TLDR: That TD Ameritrade product isn't more aggressive, just razzle-dazzle. Invest like endowments.
And invest very early, because time means compounding.
Aggressiveness is the right strategy. But it's simple.
Endowment manager here. Go all-in on retirement, and do it early. Time is money, friend.
Endowments are forever-funds which are designed to grow with inflation. They finance things like university professorships, sports teams, the upkeep of monuments, etc. Withdrawals and investment strategy are very tightly regulated by law, to assure sustainable withdrawals and guaranteed growth.
Endowments are required to seek long-term growth and disregard volatility (what investment novices call "risk"). As such, they are required to be very heavily in highly diversified stocks, probably over half the total capital being in funds that strongly resemble (or simply are) S&P 500 index funds or total-market funds like VTI.
They sprinkle in some foreign stocks, sometimes real estate, muni bonds, odds and ends but nothing complicated. Growth is expected to be 8-10%/year on very long term average.
Yes. Endowments, where growth is everything, are invested rather simply.
And hey, a typical endowment is overseen by an institutional Board which has investment bankers on the Board, so they know exactly what they're doing.
Of course, the stock market bounces around like a tennis ball. That's volatility. If you roll a die, you get anything from 1 to 6: Volatility. But if you roll 1000 dice, the average will always be 3.5. That is the law of large numbers. Very long term planning horizons like 25+ years allow the laws of large numbers to apply. All that volatility averages out, and you are left with the growth.
When you're 24 and expecting to take it out at age 74, that's 50 years. Your investment goals are identical to the endowment manager's.
Getting to that in a 401K plan is easy enough; the dozen or so funds always include some sort of broad-market index fund, a foreign stocks fund or two, and some odds and ends. Just keep an eye on fees.
Actively managed funds work against you
The product you linked actually harms you 2 if not 3 ways. First, they are biting you for a custodial fee of 0.3% per year - essentially they're doing fee-based investing, but turning around and putting you into commission-based products. You are much better off hiring a fee-only advisor who does not collect commissions and is not connected with a brokerage, and so recommends the actually best product instead of being forced to recommend higher-expense house products. Or, you can work it out yourself.
Here's the problem with fees. It may seems sensible to let everyone "wet their beak" or "spread the love" or whatever. But all those fees are a guaranteed total loss. If you're getting beaten up for 2% fees, that's 2% growth you didn't have. And when you're hoping for 10% growth, that's 1/5 of your growth, and when you consider compounding, that's hundreds of thousands of dollars by retirement.
Read John Bogle's "Common sense on mutual funds". Your #1 goal is to cut fees.
But is it worth it, since the fund manager picks better stocks than the index? Oh, really!? Part of Bogle's book examines that question; they don't do nearly as well as you think. And even that disregards the expense ratios of the funds, which are 100% guaranteed loss, remember. When an index fund's expense ratio is 0.1% and a managed fund is 1.5%, that means the fund must beat the index by 1.4% per year, every year, on average, just for you to break even. And it turns out that is pretty much impossible to do reliably over the long term. And impossible to foresee, since past performance is no indicator of future success.
The standard broker razzle-dazzle
So what TD Ameritrade is doing for you is the standard razzle-dazzle. "Oh, investing is so, so complicated", they say. "Oh, you need our help." And so they want to take 0.3%/year to make you confuse them with a fee-only advisor, then turn around and put you into "genius-managed funds" with a possible one-time load as high as 5.5%, and an expense ratio in the 1-1.6%/year rate (depending on load). All of that is total loss.
Of course they are likely to recommend you into far more byzantine, opaque products you'll never understand.

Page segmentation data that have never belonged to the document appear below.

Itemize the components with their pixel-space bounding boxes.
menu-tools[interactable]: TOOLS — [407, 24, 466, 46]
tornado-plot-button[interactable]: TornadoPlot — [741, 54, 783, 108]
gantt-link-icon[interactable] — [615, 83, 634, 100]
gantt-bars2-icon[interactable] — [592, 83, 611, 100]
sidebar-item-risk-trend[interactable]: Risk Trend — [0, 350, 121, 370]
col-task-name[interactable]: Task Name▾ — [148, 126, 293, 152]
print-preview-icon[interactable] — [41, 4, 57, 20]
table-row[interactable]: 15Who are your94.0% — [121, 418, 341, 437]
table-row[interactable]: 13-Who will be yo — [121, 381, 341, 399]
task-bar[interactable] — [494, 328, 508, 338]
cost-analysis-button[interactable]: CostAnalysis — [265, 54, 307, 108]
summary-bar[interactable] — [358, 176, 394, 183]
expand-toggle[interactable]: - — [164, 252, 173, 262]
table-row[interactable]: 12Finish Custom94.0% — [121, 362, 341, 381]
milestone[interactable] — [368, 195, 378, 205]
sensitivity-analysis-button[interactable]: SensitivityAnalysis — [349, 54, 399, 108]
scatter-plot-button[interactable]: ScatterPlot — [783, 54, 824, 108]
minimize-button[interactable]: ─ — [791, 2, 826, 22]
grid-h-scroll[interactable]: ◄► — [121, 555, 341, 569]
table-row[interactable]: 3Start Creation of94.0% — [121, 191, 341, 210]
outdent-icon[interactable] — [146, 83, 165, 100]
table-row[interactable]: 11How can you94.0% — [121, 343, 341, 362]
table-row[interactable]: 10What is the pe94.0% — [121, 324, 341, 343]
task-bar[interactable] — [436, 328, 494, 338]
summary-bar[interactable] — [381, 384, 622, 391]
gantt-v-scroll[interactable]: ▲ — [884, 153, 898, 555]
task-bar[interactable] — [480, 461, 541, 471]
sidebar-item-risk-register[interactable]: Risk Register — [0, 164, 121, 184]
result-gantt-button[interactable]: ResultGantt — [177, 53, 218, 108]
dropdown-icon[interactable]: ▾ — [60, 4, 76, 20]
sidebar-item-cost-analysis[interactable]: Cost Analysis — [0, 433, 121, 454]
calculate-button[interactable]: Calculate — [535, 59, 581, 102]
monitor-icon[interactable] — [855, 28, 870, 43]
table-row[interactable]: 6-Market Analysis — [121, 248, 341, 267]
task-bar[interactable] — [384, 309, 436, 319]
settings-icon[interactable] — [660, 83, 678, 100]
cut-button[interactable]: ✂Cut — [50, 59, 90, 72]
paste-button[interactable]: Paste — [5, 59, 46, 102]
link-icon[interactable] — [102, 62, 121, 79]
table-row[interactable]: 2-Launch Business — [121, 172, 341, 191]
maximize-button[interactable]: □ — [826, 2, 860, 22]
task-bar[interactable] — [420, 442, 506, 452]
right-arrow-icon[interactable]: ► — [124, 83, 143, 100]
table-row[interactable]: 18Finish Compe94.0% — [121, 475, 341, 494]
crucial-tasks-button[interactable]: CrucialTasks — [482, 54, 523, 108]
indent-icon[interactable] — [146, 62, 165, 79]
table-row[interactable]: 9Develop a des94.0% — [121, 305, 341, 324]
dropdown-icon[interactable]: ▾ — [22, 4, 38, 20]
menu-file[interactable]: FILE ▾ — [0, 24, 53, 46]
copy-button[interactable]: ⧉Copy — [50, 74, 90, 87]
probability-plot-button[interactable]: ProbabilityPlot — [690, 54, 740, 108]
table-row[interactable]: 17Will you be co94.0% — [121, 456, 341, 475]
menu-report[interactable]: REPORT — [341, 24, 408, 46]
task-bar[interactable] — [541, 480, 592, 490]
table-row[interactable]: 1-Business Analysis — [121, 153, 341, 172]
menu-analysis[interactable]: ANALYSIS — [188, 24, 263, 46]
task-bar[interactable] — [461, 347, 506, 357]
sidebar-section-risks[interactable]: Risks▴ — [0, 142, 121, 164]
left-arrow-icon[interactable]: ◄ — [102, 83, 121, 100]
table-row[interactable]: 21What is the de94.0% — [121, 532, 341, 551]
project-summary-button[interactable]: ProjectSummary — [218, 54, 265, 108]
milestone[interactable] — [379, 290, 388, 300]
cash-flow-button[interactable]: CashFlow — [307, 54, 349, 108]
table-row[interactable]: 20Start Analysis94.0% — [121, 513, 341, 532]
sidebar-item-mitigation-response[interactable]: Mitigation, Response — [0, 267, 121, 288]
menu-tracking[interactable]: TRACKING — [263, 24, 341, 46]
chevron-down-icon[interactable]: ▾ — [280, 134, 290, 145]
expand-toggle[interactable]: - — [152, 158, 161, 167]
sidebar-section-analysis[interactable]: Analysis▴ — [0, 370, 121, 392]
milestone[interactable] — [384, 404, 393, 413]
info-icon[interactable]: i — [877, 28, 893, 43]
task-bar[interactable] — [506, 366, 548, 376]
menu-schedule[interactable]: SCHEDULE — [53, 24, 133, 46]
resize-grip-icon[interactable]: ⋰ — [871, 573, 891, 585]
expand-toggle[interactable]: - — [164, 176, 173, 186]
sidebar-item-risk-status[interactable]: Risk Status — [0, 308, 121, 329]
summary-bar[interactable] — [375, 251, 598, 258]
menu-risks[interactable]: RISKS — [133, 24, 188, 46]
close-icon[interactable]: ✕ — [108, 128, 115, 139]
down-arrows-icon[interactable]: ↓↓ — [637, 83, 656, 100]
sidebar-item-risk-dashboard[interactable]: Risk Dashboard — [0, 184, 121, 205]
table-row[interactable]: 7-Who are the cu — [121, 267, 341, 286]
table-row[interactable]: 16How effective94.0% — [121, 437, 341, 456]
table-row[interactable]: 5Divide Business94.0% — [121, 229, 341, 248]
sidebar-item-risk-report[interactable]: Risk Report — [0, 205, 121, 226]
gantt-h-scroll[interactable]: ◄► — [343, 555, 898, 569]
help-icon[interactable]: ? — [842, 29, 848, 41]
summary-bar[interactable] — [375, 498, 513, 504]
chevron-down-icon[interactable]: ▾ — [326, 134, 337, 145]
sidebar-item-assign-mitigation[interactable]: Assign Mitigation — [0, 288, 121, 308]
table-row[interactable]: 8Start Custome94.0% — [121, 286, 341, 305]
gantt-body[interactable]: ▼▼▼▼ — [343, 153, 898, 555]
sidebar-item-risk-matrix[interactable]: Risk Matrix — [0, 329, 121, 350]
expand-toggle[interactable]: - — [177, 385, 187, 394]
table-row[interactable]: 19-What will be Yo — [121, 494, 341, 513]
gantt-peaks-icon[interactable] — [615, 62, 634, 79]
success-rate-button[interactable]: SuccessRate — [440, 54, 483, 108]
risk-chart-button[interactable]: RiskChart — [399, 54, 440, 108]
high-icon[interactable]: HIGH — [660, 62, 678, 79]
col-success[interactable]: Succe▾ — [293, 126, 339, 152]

That is the point. To leave you so confused you don't know what to do, and just give up and rely blindly on their advice.

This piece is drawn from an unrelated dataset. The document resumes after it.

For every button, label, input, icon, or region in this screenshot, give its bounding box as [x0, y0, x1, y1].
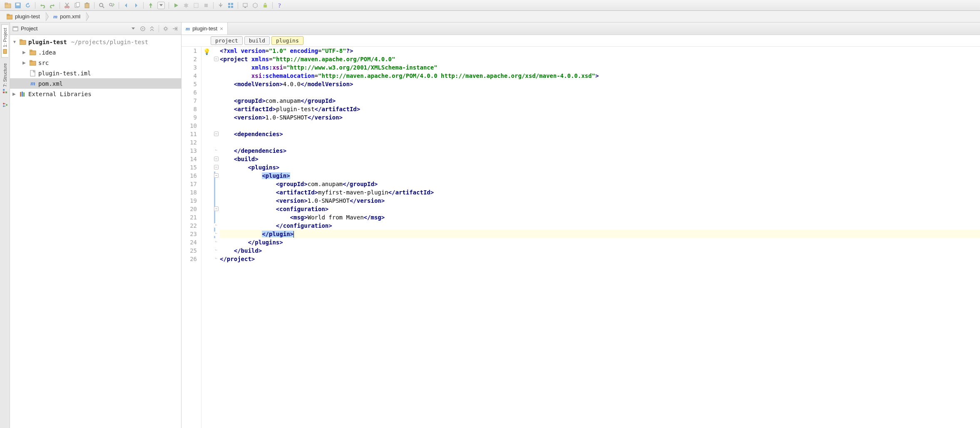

This is SOP in the brokerage business.
Honestly when it comes to retirement (or super-long-term-growth) investing, it's dog simple. Endowment managers get this. So do investment bankers (often the same people); they just want to fleece you for the maximum expenses possible.
If a complicated product actually gave better yields, endowment portfolios would be full of them. They're not.

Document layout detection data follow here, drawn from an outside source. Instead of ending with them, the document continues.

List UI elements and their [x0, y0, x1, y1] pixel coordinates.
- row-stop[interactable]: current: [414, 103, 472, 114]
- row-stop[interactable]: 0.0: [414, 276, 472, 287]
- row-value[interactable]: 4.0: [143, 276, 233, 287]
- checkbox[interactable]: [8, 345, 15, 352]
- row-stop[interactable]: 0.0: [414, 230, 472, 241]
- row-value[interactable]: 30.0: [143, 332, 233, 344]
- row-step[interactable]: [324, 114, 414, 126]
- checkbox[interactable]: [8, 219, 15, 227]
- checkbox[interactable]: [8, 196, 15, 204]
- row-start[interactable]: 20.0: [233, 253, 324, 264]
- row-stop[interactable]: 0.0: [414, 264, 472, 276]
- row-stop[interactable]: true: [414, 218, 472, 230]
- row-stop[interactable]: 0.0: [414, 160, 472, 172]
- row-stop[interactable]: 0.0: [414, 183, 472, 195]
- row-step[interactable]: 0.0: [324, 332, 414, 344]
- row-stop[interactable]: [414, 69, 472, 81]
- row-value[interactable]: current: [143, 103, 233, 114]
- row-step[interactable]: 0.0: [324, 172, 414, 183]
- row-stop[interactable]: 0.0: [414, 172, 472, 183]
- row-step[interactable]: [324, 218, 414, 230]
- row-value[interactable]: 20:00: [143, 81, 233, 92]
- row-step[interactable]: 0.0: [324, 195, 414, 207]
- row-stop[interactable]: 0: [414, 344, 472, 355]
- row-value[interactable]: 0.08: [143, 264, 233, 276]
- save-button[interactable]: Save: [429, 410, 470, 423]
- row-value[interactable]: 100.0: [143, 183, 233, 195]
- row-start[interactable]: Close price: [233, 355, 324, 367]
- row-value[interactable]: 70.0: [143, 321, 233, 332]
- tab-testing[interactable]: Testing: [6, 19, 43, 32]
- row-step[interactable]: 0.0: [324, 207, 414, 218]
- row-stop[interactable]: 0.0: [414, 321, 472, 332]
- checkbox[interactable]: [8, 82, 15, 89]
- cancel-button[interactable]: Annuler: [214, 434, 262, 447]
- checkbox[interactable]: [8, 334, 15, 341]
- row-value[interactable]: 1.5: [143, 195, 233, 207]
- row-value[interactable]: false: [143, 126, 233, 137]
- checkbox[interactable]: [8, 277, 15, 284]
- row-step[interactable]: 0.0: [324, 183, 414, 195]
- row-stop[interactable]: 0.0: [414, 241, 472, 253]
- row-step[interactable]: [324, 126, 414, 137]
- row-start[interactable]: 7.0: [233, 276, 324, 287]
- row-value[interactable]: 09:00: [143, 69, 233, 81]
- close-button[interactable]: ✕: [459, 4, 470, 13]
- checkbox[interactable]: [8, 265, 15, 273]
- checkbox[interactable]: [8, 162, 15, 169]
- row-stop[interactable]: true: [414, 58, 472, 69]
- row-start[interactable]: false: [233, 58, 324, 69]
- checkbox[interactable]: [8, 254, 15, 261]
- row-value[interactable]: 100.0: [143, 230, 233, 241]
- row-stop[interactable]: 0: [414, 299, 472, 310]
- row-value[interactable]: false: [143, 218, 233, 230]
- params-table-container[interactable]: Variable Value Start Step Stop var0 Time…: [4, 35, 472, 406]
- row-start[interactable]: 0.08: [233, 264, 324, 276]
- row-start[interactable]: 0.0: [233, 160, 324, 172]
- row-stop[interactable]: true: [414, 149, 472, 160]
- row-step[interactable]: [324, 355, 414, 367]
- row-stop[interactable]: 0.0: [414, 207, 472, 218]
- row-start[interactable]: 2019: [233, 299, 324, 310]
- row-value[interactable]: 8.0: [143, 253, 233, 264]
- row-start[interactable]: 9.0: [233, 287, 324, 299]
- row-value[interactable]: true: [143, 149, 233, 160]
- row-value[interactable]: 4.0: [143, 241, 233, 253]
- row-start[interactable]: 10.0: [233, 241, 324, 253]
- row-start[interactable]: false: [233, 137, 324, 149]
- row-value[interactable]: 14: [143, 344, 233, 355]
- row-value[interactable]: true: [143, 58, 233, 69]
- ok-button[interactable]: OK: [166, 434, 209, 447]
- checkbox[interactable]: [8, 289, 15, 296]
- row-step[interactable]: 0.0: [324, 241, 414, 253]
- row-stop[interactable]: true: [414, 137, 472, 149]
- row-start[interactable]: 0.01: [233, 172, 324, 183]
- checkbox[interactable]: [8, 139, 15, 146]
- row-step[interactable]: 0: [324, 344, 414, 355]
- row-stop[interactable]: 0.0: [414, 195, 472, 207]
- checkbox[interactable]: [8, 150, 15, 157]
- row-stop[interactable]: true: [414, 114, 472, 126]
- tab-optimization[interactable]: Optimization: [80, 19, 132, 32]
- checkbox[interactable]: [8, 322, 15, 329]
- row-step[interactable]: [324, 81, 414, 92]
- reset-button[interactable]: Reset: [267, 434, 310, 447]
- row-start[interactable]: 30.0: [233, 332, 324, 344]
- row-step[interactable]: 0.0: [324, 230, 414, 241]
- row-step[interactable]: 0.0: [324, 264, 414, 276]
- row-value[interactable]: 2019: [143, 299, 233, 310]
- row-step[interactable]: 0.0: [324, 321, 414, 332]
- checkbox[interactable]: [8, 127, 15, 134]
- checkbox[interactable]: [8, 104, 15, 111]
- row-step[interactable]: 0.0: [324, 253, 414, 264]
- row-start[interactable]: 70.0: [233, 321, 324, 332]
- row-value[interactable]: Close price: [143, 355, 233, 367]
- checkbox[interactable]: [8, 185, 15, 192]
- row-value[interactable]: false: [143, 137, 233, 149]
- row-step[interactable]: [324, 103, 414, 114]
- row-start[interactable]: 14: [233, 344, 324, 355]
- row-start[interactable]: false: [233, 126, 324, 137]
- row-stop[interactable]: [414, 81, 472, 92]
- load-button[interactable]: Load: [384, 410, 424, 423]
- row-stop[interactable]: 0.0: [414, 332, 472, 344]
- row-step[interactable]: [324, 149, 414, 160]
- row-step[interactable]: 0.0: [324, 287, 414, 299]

$10,000 invested this year is worth $20,000 in 7 years
Time is money, friend. If you forego a $10,000 additional investment into your retirement, and say "I'll do that in 8 years", you'd need to contribute $20,000 additional to have the same effect (and then you run into contribution caps). That's because market growth is really quite good on average, and you can see the money in the fund double in 7 years. If you can tighten your belt today to put in the $10,000, that's $20,000 you don't have to contribute 7 years hence.